Invest, Don’t Protest

I asked him to summarize broadly the economics of trophy hunting, which he was witness to during Botswana’s earlier era of hunting “tourism”: “Hunters employ rural people in their rustic camps as trackers and skinners and gun bearers—skills that photographic safari operators do not want. On top of that, the hunting guests are usually immensely wealthy and generous—tips are massive at the end of a successful hunt, especially if they get a big tusker or large maned lion. And then the village gets the meat to sell. I am not agreeing with any of this philosophically. I don’t like hunters, especially ones who enjoy killing something like an elephant. I’m just saying that I understand what is driving it.”

So what is the answer? Only last month the United Nations published a report on the projected extinction of some 1 million species in the next few decades, as a direct result of human population growth and our patterns of consumption. Steve Osofsky, professor of wildlife health at Cornell University, pointed out in a recent radio interview, riffing on the UN prognosis, that “we would need three earths to sustain everyone in the world having a Western lifestyle.” So isn’t it just wrong to try to alleviate the problems of human overpopulation and poverty by killing more of the already endangered animal species, like elephants?

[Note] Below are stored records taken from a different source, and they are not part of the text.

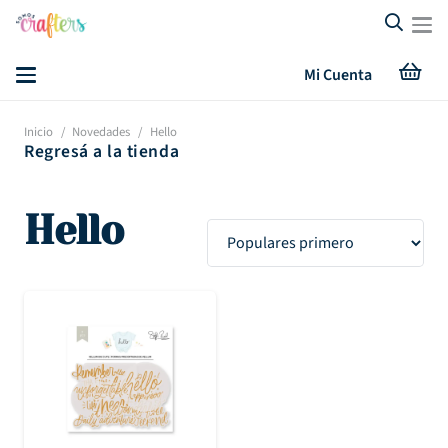
Mi Cuenta
Inicio
/
Novedades
/
Hello
Regresá a la tienda
Hello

“Here is what I say,” Ives offers. “If people out there do not want Botswana to shoot elephants, then they have to start investing in Botswana, and Africa. Little from photographic tourism has filtered down into the pockets of the rural poor. So I’m not talking Mickey Mouse investment. It has to run into the tens of billions of dollars, it has to create jobs, and be an international responsibility. You cannot expect profits like you might see in the United States or Europe—the remote areas especially are difficult, with few raw materials and far from markets. But you can take your profits in the future of elephants and other creatures, and in a healthier planet. It is no secret that Africa’s population is growing faster than anywhere else at present, and if they are not included in the global economy, then they will start to eat all of the natural wild areas to turn them into a living of some sort. I repeat, this is a responsibility.”